Page images and extracted text
..............................
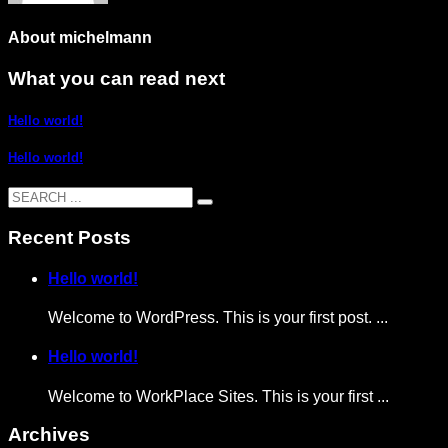
About
michelmann
What you can read next
Hello world!
Hello world!
Recent Posts
Hello world!
Welcome to WordPress. This is your first post. ...
Hello world!
Welcome to WorkPlace Sites. This is your first ...
Archives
..............................
Required action
Reproduce each record above by retyping it exactly; omit all images.

Task answer
About
michelmann
What you can read next
Hello world!
Hello world!
Recent Posts
Hello world!
Welcome to WordPress. This is your first post. ...
Hello world!
Welcome to WorkPlace Sites. This is your first ...
Archives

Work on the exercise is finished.